畝傍山(199m)は大和三山の中で一番高い山で、その裾には初代神武天皇から4代懿徳天皇までの陵墓があり、日本民族の古里とも言われています。

山裾にはヒノキ人工林、中腹以上は落葉樹、照葉樹が混ざり、橿原神宮の背景林として美しい山容を見せています。

注)上記大和三山に関する記事は、林野庁近畿中国森林管理局HP「大和三山風景林より」引用

まとめと感想

香具山に白い衣が干されているのを見て、夏を感じる…

そんな情景が心に浮かびました。

持統天皇・藤原京・大和三山…

いにしえの都や人々に想いを馳せているうちに、私はこれらの場所を訪ねてみたい…そんな気持ちが高まっています。

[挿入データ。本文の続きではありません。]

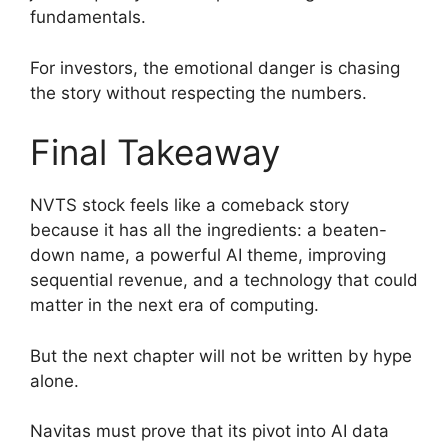
fundamentals.
For investors, the emotional danger is chasing
the story without respecting the numbers.
Final Takeaway
NVTS stock feels like a comeback story
because it has all the ingredients: a beaten-
down name, a powerful AI theme, improving
sequential revenue, and a technology that could
matter in the next era of computing.
But the next chapter will not be written by hype
alone.
Navitas must prove that its pivot into AI data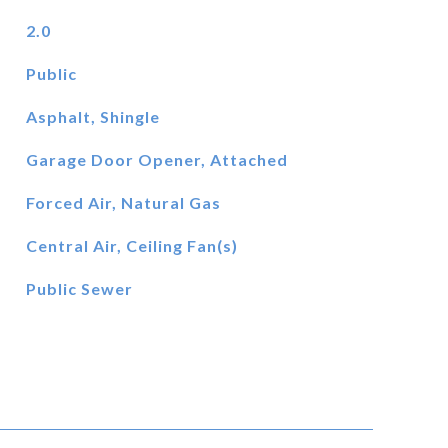
2.0
Public
Asphalt, Shingle
Garage Door Opener, Attached
Forced Air, Natural Gas
Central Air, Ceiling Fan(s)
Public Sewer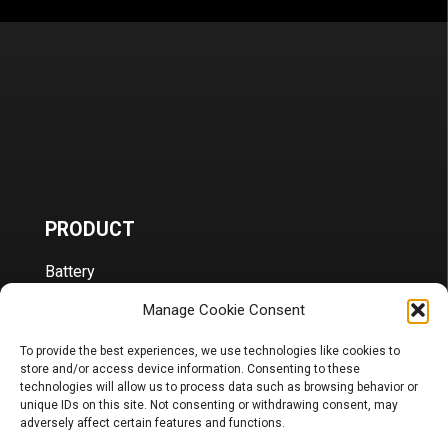
PRODUCT
Battery
Charger, Booster, Tester…
Merchandise
Manage Cookie Consent
BLOG
To provide the best experiences, we use technologies like cookies to
store and/or access device information. Consenting to these
technologies will allow us to process data such as browsing behavior or
Sponsoring
unique IDs on this site. Not consenting or withdrawing consent, may
News
adversely affect certain features and functions.
FAQ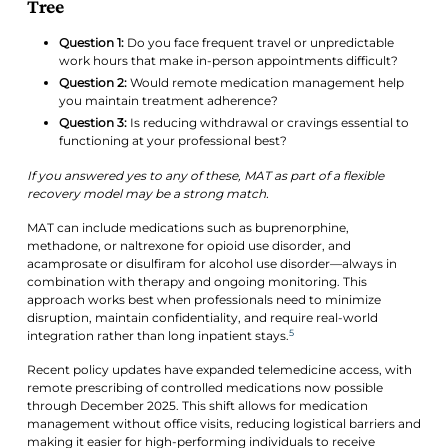
Tree
Question 1:
Do you face frequent travel or unpredictable
work hours that make in-person appointments difficult?
Question 2:
Would remote medication management help
you maintain treatment adherence?
Question 3:
Is reducing withdrawal or cravings essential to
functioning at your professional best?
If you answered yes to any of these, MAT as part of a flexible
recovery model may be a strong match.
MAT can include medications such as buprenorphine,
methadone, or naltrexone for opioid use disorder, and
acamprosate or disulfiram for alcohol use disorder—always in
combination with therapy and ongoing monitoring. This
approach works best when professionals need to minimize
disruption, maintain confidentiality, and require real-world
5
integration rather than long inpatient stays.
Recent policy updates have expanded telemedicine access, with
remote prescribing of controlled medications now possible
through December 2025. This shift allows for medication
management without office visits, reducing logistical barriers and
making it easier for high-performing individuals to receive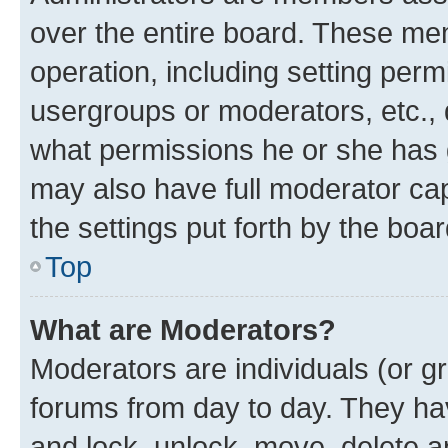
over the entire board. These mem
operation, including setting perm
usergroups or moderators, etc.,
what permissions he or she has 
may also have full moderator capa
the settings put forth by the boa
Top
What are Moderators?
Moderators are individuals (or gr
forums from day to day. They have
and lock, unlock, move, delete an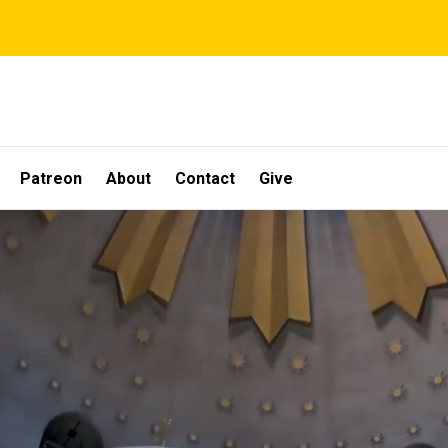
Patreon
About
Contact
Give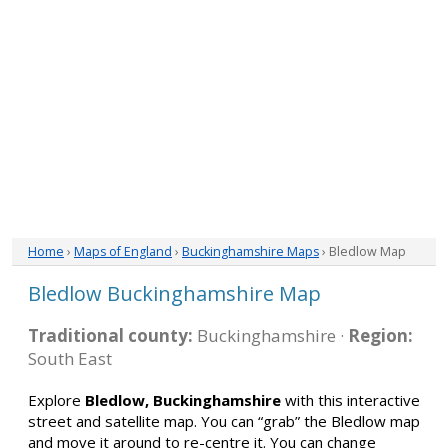
Home
›
Maps of England
›
Buckinghamshire Maps
› Bledlow Map
Bledlow Buckinghamshire Map
Traditional county:
Buckinghamshire ·
Region:
South East
Explore
Bledlow, Buckinghamshire
with this interactive
street and satellite map. You can “grab” the Bledlow map
and move it around to re-centre it. You can change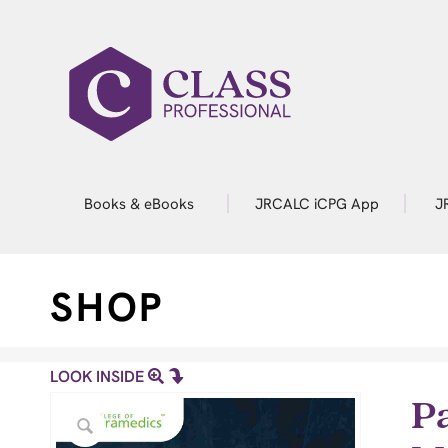
Books & eBooks
JRCALC iCPG App
J
SHOP
LOOK INSIDE
P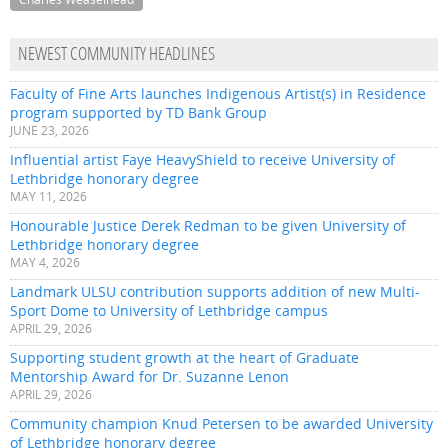
NEWEST COMMUNITY HEADLINES
Faculty of Fine Arts launches Indigenous Artist(s) in Residence
program supported by TD Bank Group
JUNE 23, 2026
Influential artist Faye HeavyShield to receive University of
Lethbridge honorary degree
MAY 11, 2026
Honourable Justice Derek Redman to be given University of
Lethbridge honorary degree
MAY 4, 2026
Landmark ULSU contribution supports addition of new Multi-
Sport Dome to University of Lethbridge campus
APRIL 29, 2026
Supporting student growth at the heart of Graduate
Mentorship Award for Dr. Suzanne Lenon
APRIL 29, 2026
Community champion Knud Petersen to be awarded University
of Lethbridge honorary degree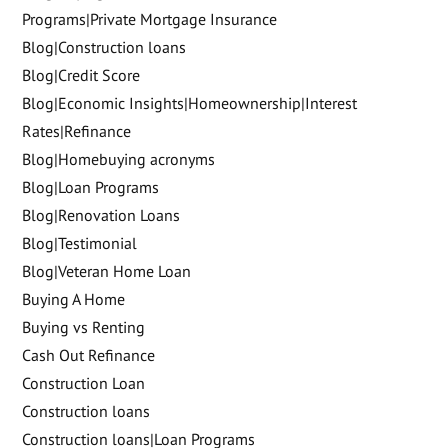
Programs|Private Mortgage Insurance
Blog|Construction loans
Blog|Credit Score
Blog|Economic Insights|Homeownership|Interest
Rates|Refinance
Blog|Homebuying acronyms
Blog|Loan Programs
Blog|Renovation Loans
Blog|Testimonial
Blog|Veteran Home Loan
Buying A Home
Buying vs Renting
Cash Out Refinance
Construction Loan
Construction loans
Construction loans|Loan Programs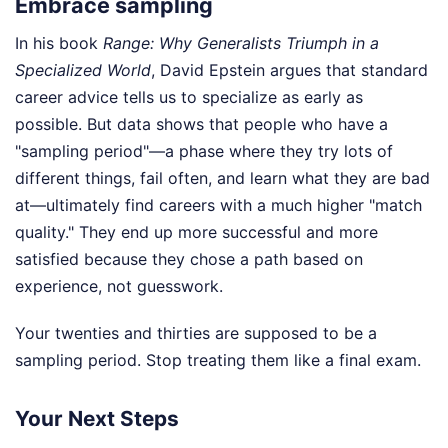
Embrace sampling
In his book
Range: Why Generalists Triumph in a
Specialized World
, David Epstein argues that standard
career advice tells us to specialize as early as
possible. But data shows that people who have a
"sampling period"—a phase where they try lots of
different things, fail often, and learn what they are bad
at—ultimately find careers with a much higher "match
quality." They end up more successful and more
satisfied because they chose a path based on
experience, not guesswork.
Your twenties and thirties are supposed to be a
sampling period. Stop treating them like a final exam.
Your Next Steps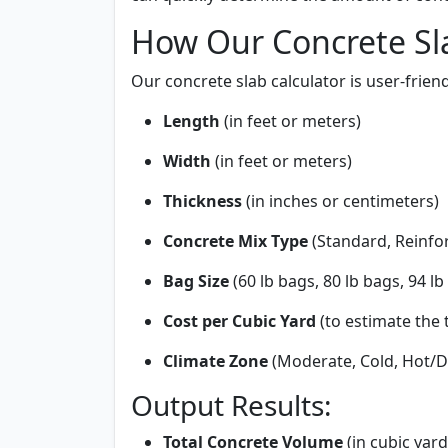
How Our Concrete Sl
Our concrete slab calculator is user-frien
Length
(in feet or meters)
Width
(in feet or meters)
Thickness
(in inches or centimeters)
Concrete Mix Type
(Standard, Reinfor
Bag Size
(60 lb bags, 80 lb bags, 94 lb
Cost per Cubic Yard
(to estimate the t
Climate Zone
(Moderate, Cold, Hot/D
Output Results:
Total Concrete Volume
(in cubic yar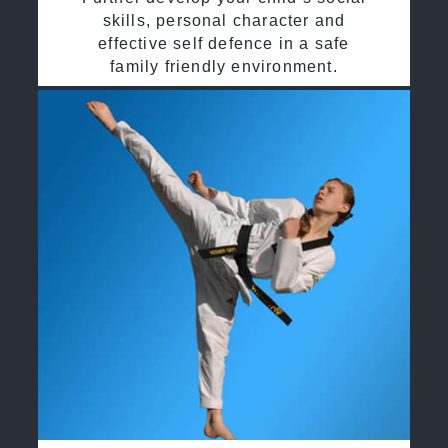
skills, personal character and
effective self defence in a safe
family friendly environment.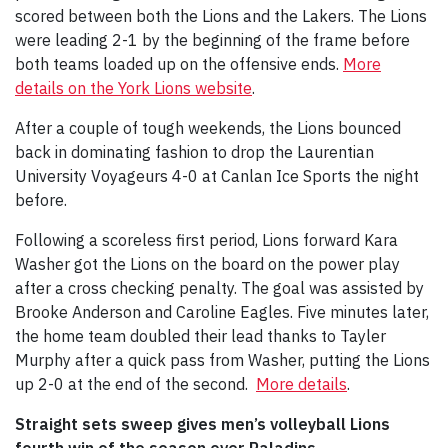
scored between both the Lions and the Lakers. The Lions
were leading 2-1 by the beginning of the frame before
both teams loaded up on the offensive ends.
More
details on the York Lions website
.
After a couple of tough weekends, the Lions bounced
back in dominating fashion to drop the Laurentian
University Voyageurs 4-0 at Canlan Ice Sports the night
before.
Following a scoreless first period, Lions forward Kara
Washer got the Lions on the board on the power play
after a cross checking penalty. The goal was assisted by
Brooke Anderson and Caroline Eagles. Five minutes later,
the home team doubled their lead thanks to Tayler
Murphy after a quick pass from Washer, putting the Lions
up 2-0 at the end of the second.
More details
.
Straight sets sweep gives men’s volleyball Lions
fourth win of the season over Paladins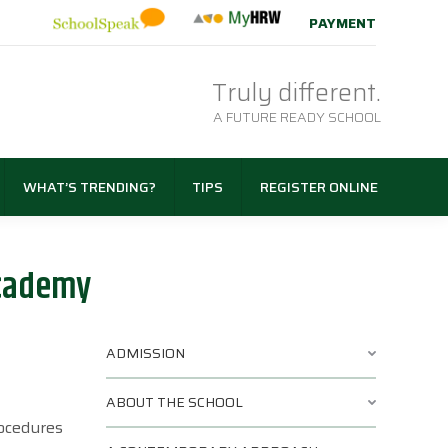
PAYMENT
Truly different.
A FUTURE READY SCHOOL
WHAT’S TRENDING?
TIPS
REGISTER ONLINE
Academy
ADMISSION
ABOUT THE SCHOOL
rocedures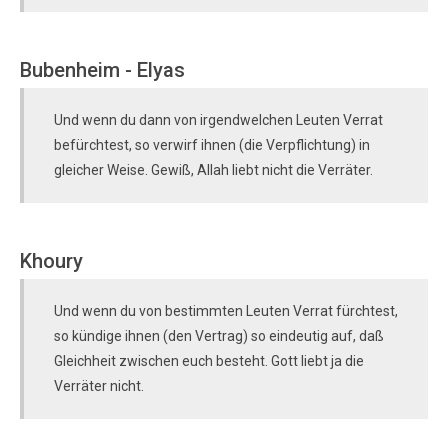
Bubenheim - Elyas
Und wenn du dann von irgendwelchen Leuten Verrat
befürchtest, so verwirf ihnen (die Verpflichtung) in
gleicher Weise. Gewiß, Allah liebt nicht die Verräter.
Khoury
Und wenn du von bestimmten Leuten Verrat fürchtest,
so kündige ihnen (den Vertrag) so eindeutig auf, daß
Gleichheit zwischen euch besteht. Gott liebt ja die
Verräter nicht.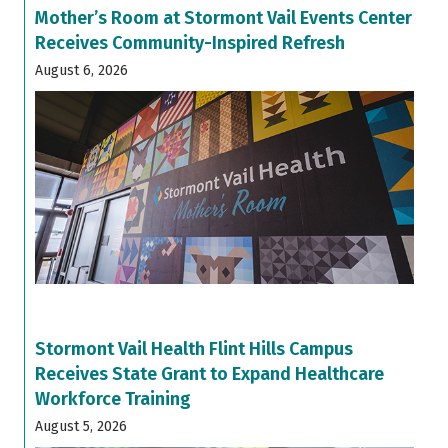
Mother’s Room at Stormont Vail Events Center
Receives Community-Inspired Refresh
August 6, 2026
Stormont Vail Health Flint Hills Campus
Receives State Grant to Expand Healthcare
Workforce Training
August 5, 2026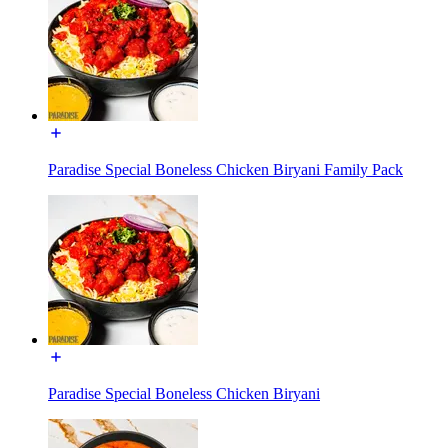
Paradise Special Boneless Chicken Biryani Family Pack
Paradise Special Boneless Chicken Biryani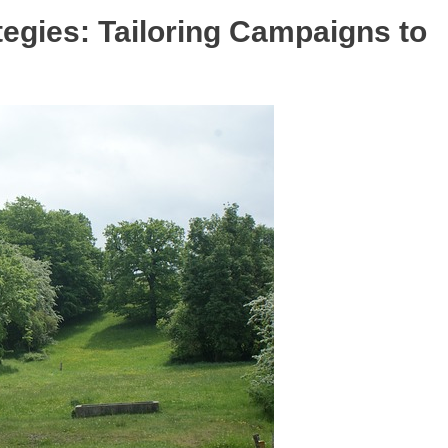
tegies: Tailoring Campaigns to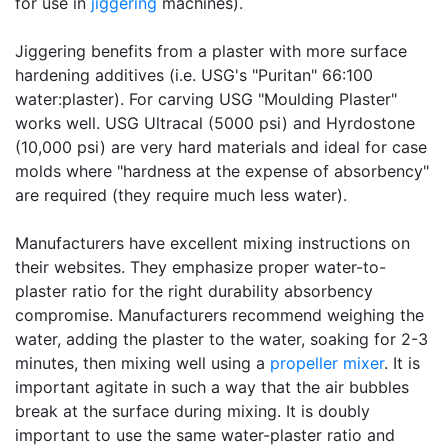
for use in
jiggering
machines).
Jiggering benefits from a plaster with more surface
hardening additives (i.e. USG's "Puritan" 66:100
water:plaster). For carving USG "Moulding Plaster"
works well. USG Ultracal (5000 psi) and Hyrdostone
(10,000 psi) are very hard materials and ideal for case
molds where "hardness at the expense of absorbency"
are required (they require much less water).
Manufacturers have excellent mixing instructions on
their websites. They emphasize proper water-to-
plaster ratio for the right durability absorbency
compromise. Manufacturers recommend weighing the
water, adding the plaster to the water, soaking for 2-3
minutes, then mixing well using a
propeller mixer
. It is
important agitate in such a way that the air bubbles
break at the surface during mixing. It is doubly
important to use the same water-plaster ratio and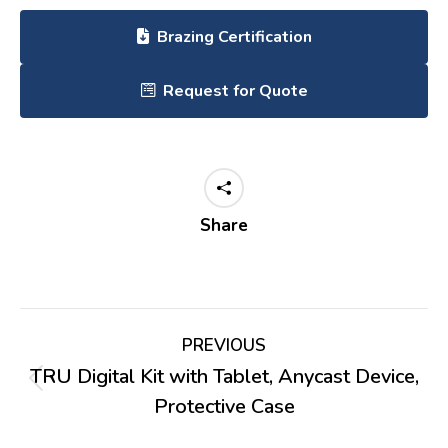
Brazing Certification
Request for Quote
Share
Project
PREVIOUS
navigation
TRU Digital Kit with Tablet, Anycast Device,
Previous
Protective Case
project: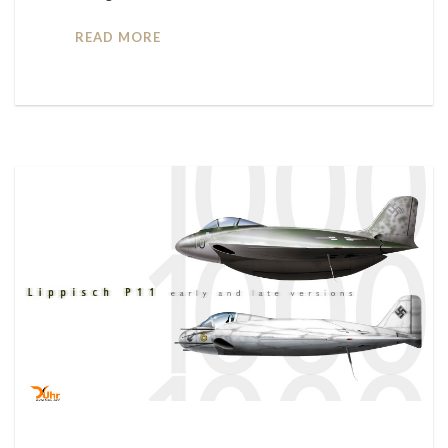
READ MORE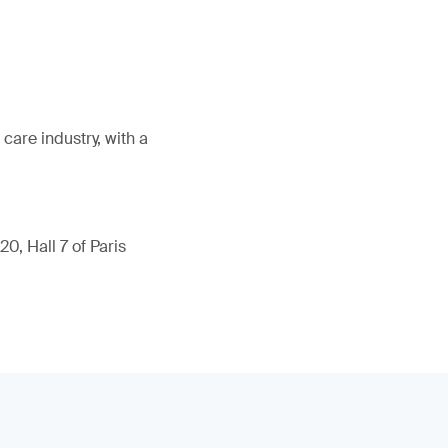
care industry, with a
0, Hall 7 of Paris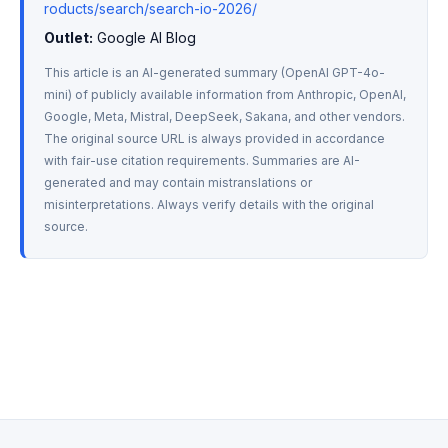
roducts/search/search-io-2026/
Outlet:
 Google AI Blog
This article is an AI-generated summary (OpenAI GPT-4o-
mini) of publicly available information from Anthropic, OpenAI, 
Google, Meta, Mistral, DeepSeek, Sakana, and other vendors. 
The original source URL is always provided in accordance 
with fair-use citation requirements. Summaries are AI-
generated and may contain mistranslations or 
misinterpretations. Always verify details with the original 
source.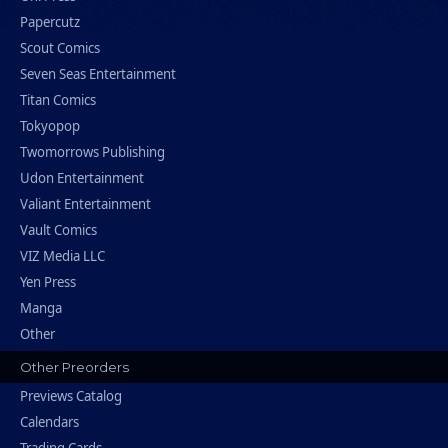
Papercutz
Scout Comics
Seven Seas Entertainment
Titan Comics
Tokyopop
Twomorrows Publishing
Udon Entertainment
Valiant Entertainment
Vault Comics
VIZ Media LLC
Yen Press
Manga
Other
Other Preorders
Previews Catalog
Calendars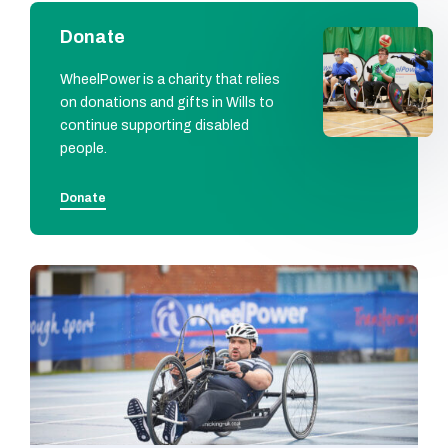
Donate
WheelPower is a charity that relies
on donations and gifts in Wills to
continue supporting disabled
people.
Donate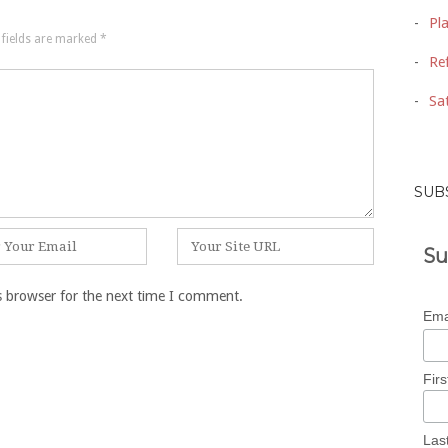
Pl
 fields are marked
*
Ref
Sat
SUB
Website
Su
s browser for the next time I comment.
Ema
Fir
Las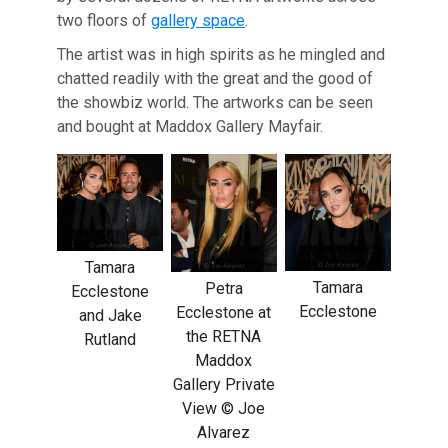
two floors of
gallery space
.
The artist was in high spirits as he mingled and
chatted readily with the great and the good of
the showbiz world. The artworks can be seen
and bought at Maddox Gallery Mayfair.
Tamara
Tamara
Petra
Ecclestone
Ecclestone
Ecclestone at
and Jake
the RETNA
Rutland
Maddox
Gallery Private
View © Joe
Alvarez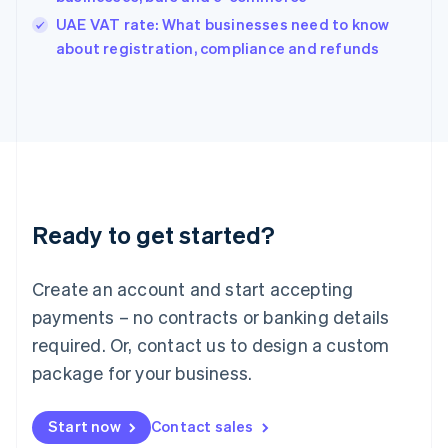
India
UAE VAT rate: What businesses need to know
English
about registration, compliance and refunds
Ireland
English
Italy
Italiano
English
Japan
日本語
English
Latvia
English
Liechtenstein
Ready to get started?
Deutsch
English
Lithuania
English
Create an account and start accepting
Luxembourg
payments – no contracts or banking details
Français
Deutsch
English
Mainland China
required. Or, contact us to design a custom
简体中文
English
package for your business.
Malaysia
English
简体中文
Malta
Start now
Contact sales
English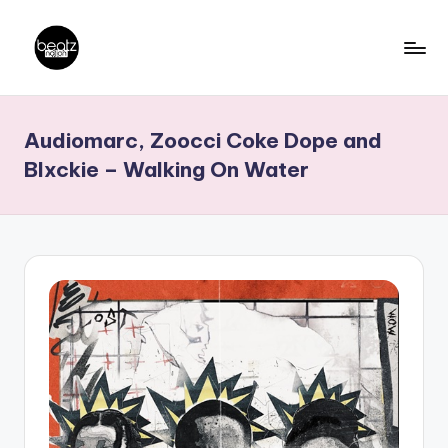
Skip
to
B
Ghanaian
content
Music
e
Audiomarc, Zoocci Coke Dope and
Producers,
a
DJs,
Blxckie – Walking On Water
t
Artistes
z
N
a
ti
o
n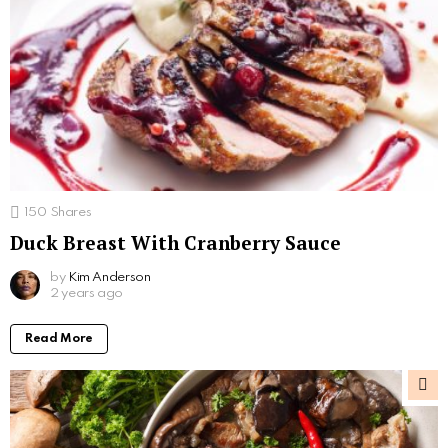
150
Shares
Duck Breast With Cranberry Sauce
by
Kim Anderson
2 years ago
Read More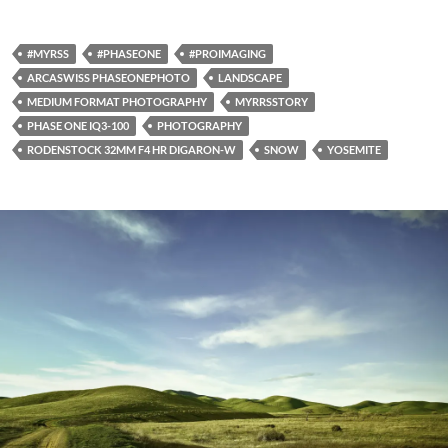
#MYRSS
#PHASEONE
#PROIMAGING
ARCASWISS PHASEONEPHOTO
LANDSCAPE
MEDIUM FORMAT PHOTOGRAPHY
MYRRSSTORY
PHASE ONE IQ3-100
PHOTOGRAPHY
RODENSTOCK 32MM F4 HR DIGARON-W
SNOW
YOSEMITE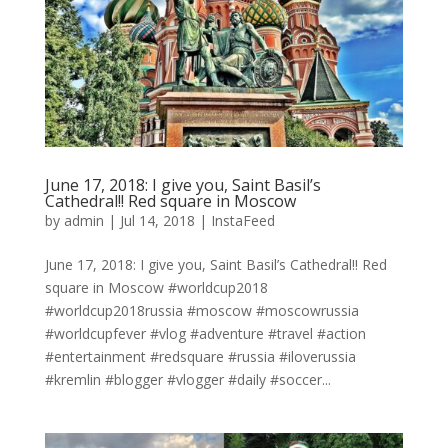
June 17, 2018: I give you, Saint Basil’s
Cathedral!! Red square in Moscow
by
admin
|
Jul 14, 2018
|
InstaFeed
June 17, 2018: I give you, Saint Basil’s Cathedral!! Red
square in Moscow #worldcup2018
#worldcup2018russia #moscow #moscowrussia
#worldcupfever #vlog #adventure #travel #action
#entertainment #redsquare #russia #iloverussia
#kremlin #blogger #vlogger #daily #soccer...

私の住む大阪の街から藤原京があった橿原市まで、電車でおよそ1時間。

平時であれば、土日を利用してさっそく散策に出かけるのですが、今はまだコロナ自粛期間。

だから、大和三山と藤原京を巡るハイキングコースをネットで調べ、道中のグルメ情報等をチェックし「空想の旅」を楽しんでいます。

藤原京・大極殿跡の南側には美しい秋桜(コスモス)畑が広がっています。

コスモス花の名前の由来は、ギリシャ語のコスモス(宇宙・調和・秩序)。メキシコにいたスペイン出身の聖職者が中南米原産のコスモスをみて、花びらが整然とバランスよく並んでいることに、ギリシャ語の(調和)と名付けたとのことです。

美しい秋桜が咲く頃に、現地を訪ねることが出来れば…

一刻も早く、世界が秩序を取り戻し、人々が気兼ねなく外に出かけることができる…そんな日常が戻ることを、私は願っています。